How IBM See the Emerging Trends Transforming the Healthcare Ecosystem
“The challenges are also the opportunities.” said Lenny Chen, MPH, Executive Consultant from IBM Global Center of Competence for Healthcare & Life Sciences.
Healthcare and medical field are undergoing a great evolution. In 2019 TRANS Conference, Lenny Chen shared his insights of this field.
The incumbents of the world are at an inflection point — they have an opportunity to be new disruptors or risk continuing with the status quo. Many companies are placing bets on expertise, data, and platforms. For example, 57% of organizations with a strategy to disrupt their market are owners of a platform business model. Companies nowadays have to keep asking questions as below. How will I adapt to rapidly changing customer preferences? How can I leverage the data I have to build meaningful, long-term relationships with my customers? Are my company’s talent practices still relevant? How can we develop our people to deliver greater value to customers?
IBM Global Health Agenda 2019
Lenny Chen introduced the outline of IBM Global Health Industry Agenda 2019, which gave the audience an insight of the trend. First of all, he mentioned the emerging disruptive forces. Powerful global forces, outside the control of any one organization, that are compelling rapid change across industries. Global forces disrupt the status quo, escalating sustainability crisis in healthcare field. The demographic tsunami, the rapid advancement of new technologies, the perfusion of data and the rise in consumerism contributed to the expansion of the forces and disrupt market.
Second, he discussed the consequences of the disruptive forces. Those global forces have profound effects on both the individuals and organizations level, such as the rising cost of healthcare, financial accountability and risk shifting resulting in erosion of safety nets.
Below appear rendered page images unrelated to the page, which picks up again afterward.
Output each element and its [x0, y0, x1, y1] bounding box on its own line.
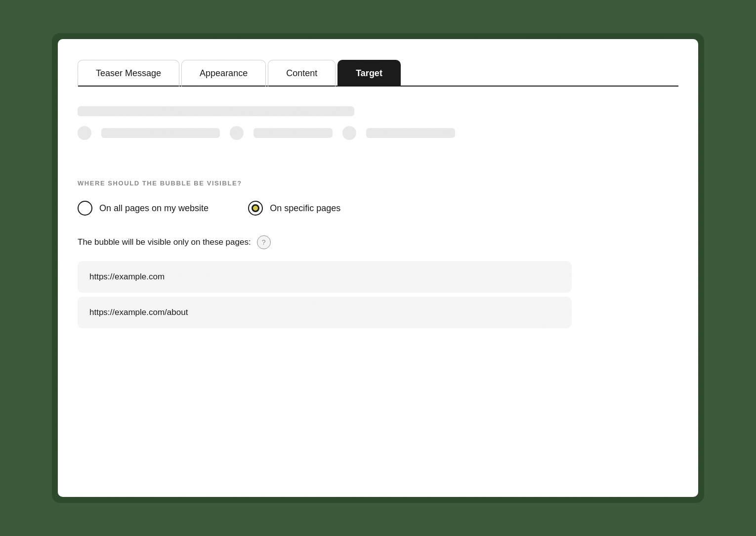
radio-specific-pages[interactable]: On specific pages [248, 201, 340, 216]
main-content: WHERE SHOULD THE BUBBLE BE VISIBLE? On a… [78, 155, 678, 328]
tab-target[interactable]: Target [337, 60, 401, 87]
skeleton-circle-3 [342, 126, 356, 140]
radio-specific-pages-label: On specific pages [270, 203, 340, 214]
radio-specific-pages-inner [252, 204, 259, 212]
skeleton-row-1 [78, 126, 678, 140]
help-icon[interactable]: ? [257, 235, 271, 249]
skeleton-bar-1 [78, 106, 354, 116]
tab-bar: Teaser Message Appearance Content Target [78, 59, 678, 87]
skeleton-circle-2 [230, 126, 244, 140]
visibility-radio-group: On all pages on my website On specific p… [78, 201, 678, 216]
skeleton-circle-1 [78, 126, 91, 140]
skeleton-pill-2 [253, 128, 333, 138]
tab-appearance[interactable]: Appearance [181, 60, 266, 87]
url-input-1[interactable]: https://example.com [78, 261, 572, 293]
skeleton-pill-1 [101, 128, 220, 138]
tab-content[interactable]: Content [268, 60, 336, 87]
radio-all-pages-label: On all pages on my website [99, 203, 209, 214]
url-input-2[interactable]: https://example.com/about [78, 297, 572, 328]
section-label: WHERE SHOULD THE BUBBLE BE VISIBLE? [78, 179, 678, 187]
tab-teaser-message[interactable]: Teaser Message [78, 60, 179, 87]
radio-all-pages[interactable]: On all pages on my website [78, 201, 209, 216]
content-area: Teaser Message Appearance Content Target [58, 39, 698, 328]
skeleton-pill-3 [366, 128, 455, 138]
visibility-text: The bubble will be visible only on these… [78, 237, 251, 247]
skeleton-loader [78, 87, 678, 155]
radio-all-pages-outer [78, 201, 92, 216]
visibility-text-row: The bubble will be visible only on these… [78, 235, 678, 249]
outer-frame: Teaser Message Appearance Content Target [52, 33, 704, 503]
inner-frame: Teaser Message Appearance Content Target [58, 39, 698, 497]
radio-specific-pages-outer [248, 201, 263, 216]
Third, he addressed the pressing challenges and the following provocative opportunities. The managers that tackle the challenges are also the ones that seize the opportunities. When processes, professions, models and structures across healthcare are all in need of reinvention, the leaders should embrace automation, eliminate inefficiencies and reduce waste. Furthermore, insights and related actions replace big data and analytics data must deliver meaningful insights and elicit action to improve care, quality, outcomes and innovation, which further drives value. Also, people must be digitally empowered and intuitively engaged in their health. Consumer technologies influence all care and engagement strategies, companies must create unrelenting focus on experience, convenience and health outcomes.
In the following years, consumers are going to be the center of healthcare. A lot of partnerships and collaborations that moving beyond traditional care environment, ranging from pharmacies, clinics, food supply companies and so on.
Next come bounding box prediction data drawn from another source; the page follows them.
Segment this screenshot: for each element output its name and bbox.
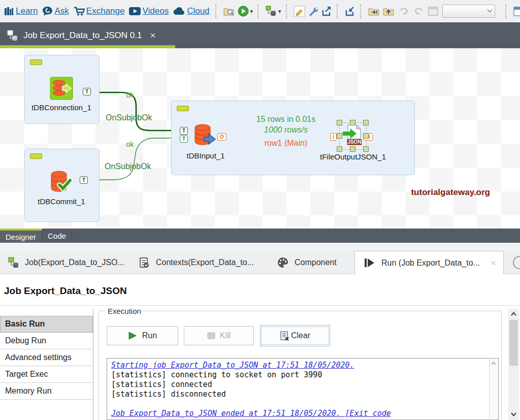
run-panel-nav: Basic Run Debug Run Advanced settings Ta… (0, 316, 93, 400)
tab-designer[interactable]: Designer (0, 229, 42, 243)
tdbcommit-icon[interactable] (48, 169, 74, 195)
subjob-collapse-chip[interactable] (30, 59, 42, 65)
subjob-collapse-chip[interactable] (30, 153, 42, 159)
videos-link[interactable]: Videos (142, 6, 169, 16)
perspective-combo[interactable] (442, 5, 495, 18)
component-label[interactable]: tDBConnection_1 (24, 103, 99, 112)
edit-properties-icon[interactable] (294, 6, 305, 17)
update-repository-icon[interactable] (382, 6, 395, 17)
nav-target-exec[interactable]: Target Exec (0, 366, 93, 383)
search-job-icon[interactable] (223, 6, 235, 17)
onsubjobok-wire-1[interactable] (91, 92, 179, 131)
close-icon[interactable]: × (150, 30, 155, 41)
design-canvas[interactable]: T tDBConnection_1 T T O tDBInput_1 15 ro… (0, 48, 520, 229)
nav-debug-run[interactable]: Debug Run (0, 333, 93, 349)
selection-handle[interactable] (363, 133, 369, 139)
subjob-collapse-chip[interactable] (177, 106, 189, 111)
clear-button[interactable]: Clear (260, 325, 330, 346)
trigger-connector[interactable]: T (80, 176, 88, 184)
tab-label: Contexts(Export_Data_to... (156, 258, 254, 267)
console-scrollbar[interactable] (489, 359, 498, 419)
console-line (111, 399, 494, 409)
tab-code[interactable]: Code (42, 229, 72, 243)
run-button-label: Run (142, 331, 157, 340)
link-ok-label: ok (126, 140, 134, 148)
videos-icon (128, 6, 141, 17)
tab-contexts-panel[interactable]: Contexts(Export_Data_to... (138, 251, 254, 274)
run-dropdown-icon[interactable]: ▾ (250, 8, 253, 15)
row-count-label: 15 rows in 0.01s (240, 115, 332, 124)
nav-advanced-settings[interactable]: Advanced settings (0, 349, 93, 366)
run-button[interactable]: Run (107, 326, 178, 345)
execution-legend: Execution (105, 307, 144, 315)
scroll-up-icon (510, 312, 517, 316)
execution-console[interactable]: Starting job Export_Data_to_JSON at 17:5… (107, 358, 499, 420)
scrollbar-thumb[interactable] (509, 320, 518, 366)
console-line: Job Export_Data_to_JSON ended at 17:51 1… (111, 409, 494, 418)
watermark: tutorialgateway.org (396, 187, 490, 198)
scroll-up-button[interactable] (508, 310, 519, 318)
tab-job-panel[interactable]: Job(Export_Data_to_JSO... (7, 251, 124, 274)
trigger-connector[interactable]: T (180, 135, 188, 143)
panel-title: Job Export_Data_to_JSON (4, 285, 127, 297)
trigger-connector[interactable]: T (180, 127, 188, 135)
tab-run-panel[interactable]: Run (Job Export_Data_to... × (354, 251, 504, 275)
toolbar-separator (505, 4, 507, 18)
editor-tab-bar: Job Export_Data_to_JSON 0.1 × (0, 22, 520, 48)
run-panel: Job Export_Data_to_JSON Basic Run Debug … (0, 274, 520, 420)
console-line: [statistics] connected (111, 380, 494, 390)
selection-handle[interactable] (350, 146, 355, 152)
link-onsubjobok-label[interactable]: OnSubjobOk (106, 113, 152, 122)
output-connector[interactable]: O (217, 133, 226, 141)
panel-scrollbar[interactable] (508, 309, 519, 420)
ask-link[interactable]: Ask (54, 6, 69, 16)
link-onsubjobok-label[interactable]: OnSubjobOk (105, 162, 151, 171)
scroll-up-icon[interactable] (491, 361, 497, 366)
play-icon (128, 331, 138, 340)
learn-link[interactable]: Learn (16, 6, 38, 16)
job-icon (6, 29, 18, 42)
cloud-link[interactable]: Cloud (187, 6, 209, 16)
partial-window-icon[interactable] (513, 6, 520, 17)
selection-handle[interactable] (337, 146, 342, 152)
view-tab-bar: Designer Code (0, 229, 520, 243)
cloud-icon (173, 6, 186, 17)
tfileoutputjson-icon[interactable]: JSON (340, 123, 365, 148)
contexts-icon (138, 256, 150, 269)
trigger-connector[interactable]: T (83, 88, 91, 95)
tdbinput-icon[interactable] (192, 122, 217, 148)
components-dropdown-icon[interactable]: ▾ (278, 8, 281, 15)
input-connector[interactable]: I (330, 133, 337, 141)
selection-handle[interactable] (337, 120, 342, 125)
component-label[interactable]: tDBInput_1 (173, 151, 239, 160)
clear-button-label: Clear (291, 331, 310, 340)
bottom-tab-bar: Job(Export_Data_to_JSO... Contexts(Expor… (0, 251, 520, 274)
row-name-label[interactable]: row1 (Main) (240, 139, 332, 148)
detect-components-icon[interactable] (265, 5, 277, 17)
selection-handle[interactable] (350, 120, 355, 125)
export-items-icon[interactable] (321, 6, 333, 17)
exchange-cart-icon (73, 6, 85, 17)
selection-handle[interactable] (337, 133, 342, 139)
selection-handle[interactable] (363, 146, 369, 152)
view-menu-icon[interactable] (513, 256, 520, 269)
tab-job-export-data-to-json[interactable]: Job Export_Data_to_JSON 0.1 × (0, 26, 175, 45)
nav-memory-run[interactable]: Memory Run (0, 383, 93, 400)
component-label[interactable]: tDBCommit_1 (24, 197, 99, 206)
wrench-icon[interactable] (307, 6, 319, 17)
tab-component-panel[interactable]: Component (277, 251, 337, 274)
scroll-down-button[interactable] (508, 410, 519, 418)
exchange-link[interactable]: Exchange (86, 6, 125, 16)
run-job-icon[interactable] (237, 5, 249, 17)
close-icon[interactable]: × (491, 257, 496, 269)
run-tab-icon (363, 257, 375, 269)
tdbconnection-icon[interactable] (49, 76, 74, 101)
import-items-icon[interactable] (344, 6, 356, 17)
kill-button[interactable]: Kill (184, 326, 254, 345)
component-label[interactable]: tFileOutputJSON_1 (310, 152, 396, 161)
selection-handle[interactable] (363, 120, 369, 125)
window-icon[interactable] (428, 6, 439, 17)
onsubjobok-wire-2[interactable] (90, 138, 179, 180)
copy-repository-icon[interactable] (368, 6, 380, 17)
nav-basic-run[interactable]: Basic Run (0, 316, 93, 333)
The Bold New Entrants of Healthcare
“Health is an outcome of nature, nurture, families in communities and behaviors in a complex and interrelated system-of-systems.” said Lenny Chen.
There is no other system as complicated as healthcare network, with transportation, media, education, energy, housing, agriculture, governments and much more tightly connecting with each other. These offers the opportunities for new players to enter into healthcare. Amazon purchased Whole Foods to be able to tailor food shopping to the individual. CVS Health completed its acquisition of of Aetna Health, 3rd largest health insurer in the US. Apple launched its Electronic Health Record (EHR) app that gives access to health records on the iPhone. Amazon, Berkshire Hathaway and JPMorgan Chase announce a joint venture to cut U.S. healthcare cost with technology expected to be the initial focus. The unmet need mentioned before such as secure housing, access to nutrition, public safety, transportation access and more are the opportunities for those new players.
The Journey of IBM
Lastly, Lenny Chen shared IBM’s long journey. Throughout the past 100 years, IBM has re-platformed 4 times — powering the evolution of business and society. From system and hardware era, mainframe era, PC era, services to software and nowadays cognitive era. IBM have transformed from a hardware-centered to a solution-oriented company. Their new solution in Oncology is making an impact globally with over 300 hospitals and over 140,000 patients touched within only 2–3 years.
In sum, the incumbents of the world are at an inflection point. Under the evolution in medical and healthcare field, leaders have to choose between embracing or fleeing from the challenges and the opportunities hidden behind those obstacles. Now IBM is fighting the hurdles to adoption of AI and other technological and social challenges, hoping to claim lead in the healthcare and medical field.
Lenny Chen has spent the past 27 years in diversified areas in the healthcare industry. He brings a combination of artificial intelligence, strategy development, analytics, EMR/EHR, clinical operations, financial management, project management, and Health IT implementation expertise to healthcare institutions. As an Executive Consultant in IBM’s Global Center of Competence in Healthcare & Life Sciences, he advises clients in developing their Advanced Analytics/AI strategy. Prior to this, as the Senior Manager of IBM Watson Health’s Clinical Adoption Team, he provided leadership and oversight for Clinical Adoption projects for Watson Health’s Oncology and Genomics solutions in Asia Pacific and China.